Cronache

Un Giudice all'avvocato: "Non hai le palle". Condanna in Cassazione

Un giudice non può dire pubblicamente ad un avvocato "non hai le palle": neanche se per una coincidenza il magistrato e il legale sono cugini

Un giudice non può dire pubblicamente ad un avvocato "non hai le palle": neanche se per una coincidenza il magistrato e il legale sono cugini. Lo ha stabilito la Cassazione, annullando la sentenza con cui un giudice di pace di Brindisi era stato assolto dall'accusa di ingiurie. Per assolvere il magistrato, i suoi colleghi del tribunale di Potenza, cui il caso era stato trasmesso per competenza ( una toga non può essere giudicata nella stessa sede giudiziaria dove presta servizio) si erano rifatti ad una vecchia sentenza della Cassazione, secondo cui l'espressione " non mi rompere le palle" non é un insulto ma una colorita esortazione. Come giustamente fa notare la Cassazione, tra le due espressioni c'è in realtà in abisso di significato, perchè dire a qualcuno "non hai le palle" significa accusarlo di essere privo di quei requisiti fisici e caratteriali che ("a torto o a ragione", specificano i giudici dela Suprema Corte) sono considerati indispensabili per fare bene il proprio lavoro.
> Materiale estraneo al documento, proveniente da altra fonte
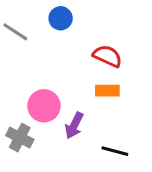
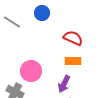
purple arrow: (74, 125) -> (64, 84), moved

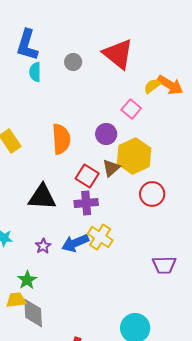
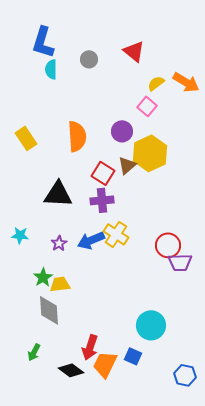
red triangle: (118, 54) -> (134, 51), size x0.7
yellow semicircle: (152, 86) -> (156, 83), moved
red circle: (152, 194) -> (168, 245), moved
yellow trapezoid: (16, 300) -> (60, 284), moved

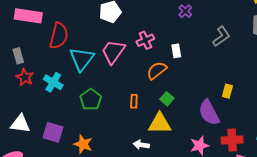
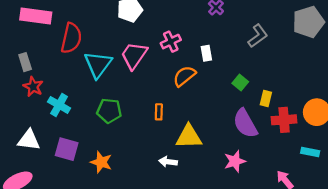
cyan cross: (53, 82) -> (59, 105), moved
green pentagon: (91, 99) -> (109, 111), turned -30
green square: (167, 99) -> (240, 82), moved
red cross: (232, 140) -> (284, 120), moved

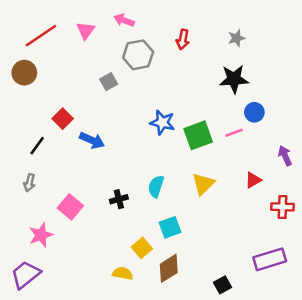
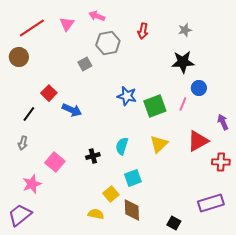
pink line: (234, 133) -> (183, 104), turned -48
red triangle: (253, 180) -> (198, 141), size x1.6
brown diamond: (169, 268) -> (132, 210), turned -60
black square: (222, 285) -> (174, 223), turned -32

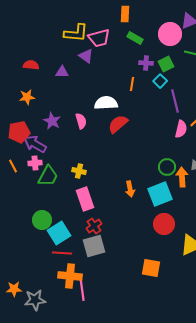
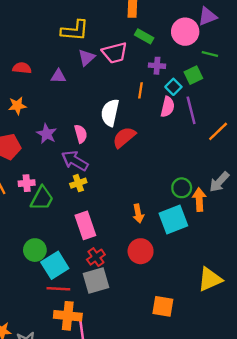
pink trapezoid: (99, 38) -> (115, 53), moved
purple triangle: (86, 56) -> (87, 57), turned 42
green square: (166, 64) -> (193, 75), moved
white semicircle: (106, 103) -> (110, 113), turned -75
pink semicircle: (181, 129) -> (168, 107), moved
purple arrow: (35, 144) -> (75, 161), moved
yellow cross: (79, 171) -> (78, 183), moved, turned -32
red circle: (164, 224) -> (141, 251), moved

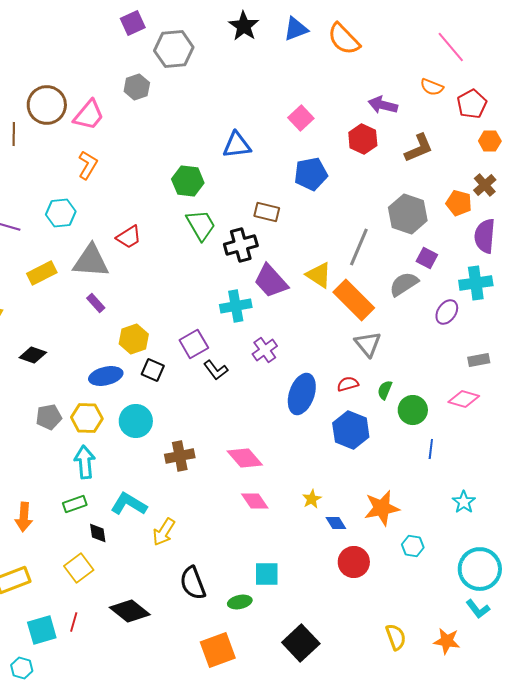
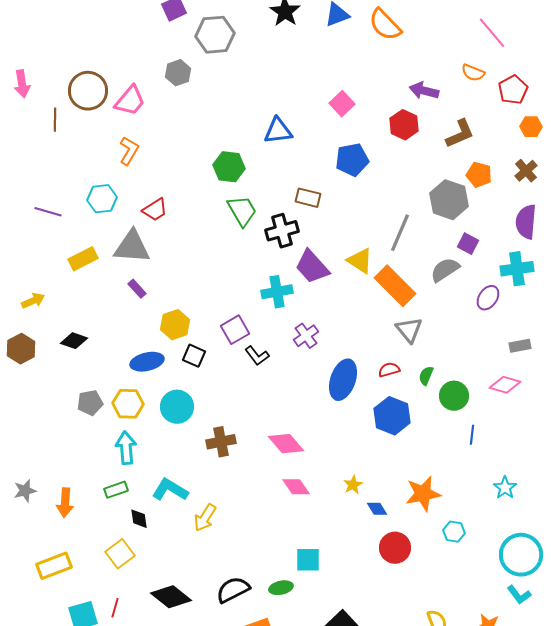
orange pentagon: (459, 203) -> (479, 175), moved
red trapezoid: (129, 237) -> (155, 210), moved
black semicircle: (193, 583) -> (233, 590), moved, turned 84

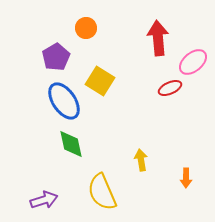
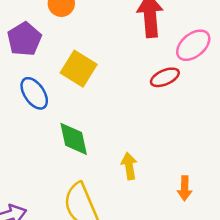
blue ellipse: (64, 101) -> (34, 93), size x0.7
green diamond: (71, 144) -> (74, 139), moved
Purtroppo, come spesso accade, la sentenza della Cassazione si limita a ragionare in termini giuridici, e non entra nel dettaglio più appassionante della vicenda: cosa diavolo sarà successo, perchè il giudice accusasse così platealmente di mollezza il parente avvocato, incontrandolo davanti a tutti nel tribunale di Taranto?
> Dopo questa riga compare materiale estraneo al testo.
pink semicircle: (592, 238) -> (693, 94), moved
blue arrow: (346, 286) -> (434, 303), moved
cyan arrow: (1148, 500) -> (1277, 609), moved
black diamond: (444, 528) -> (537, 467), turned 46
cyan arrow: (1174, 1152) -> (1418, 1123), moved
Ecco il testo della sentenza, così come pubblicato sul sito www.diritto.net.

"Il Triibunale di Potenza, in riforma della sentenza del giudice di pace della stessa città, ha assolto G.A. dal delitto di cui all’articolo 594 cp per aver rivolto al cugino G.V., nel tribunale di Taranto, la frase “non hai le palle”. Secondo i giudici di appello, certa essendo la materialità dell’episodio, manca un’effettiva carica offensiva alla espressione utilizzata dall’imputato, perché inquadrabile nell’ambito di una contesa familiare. Di qui la formula assolutoria “il fatto non sussiste”.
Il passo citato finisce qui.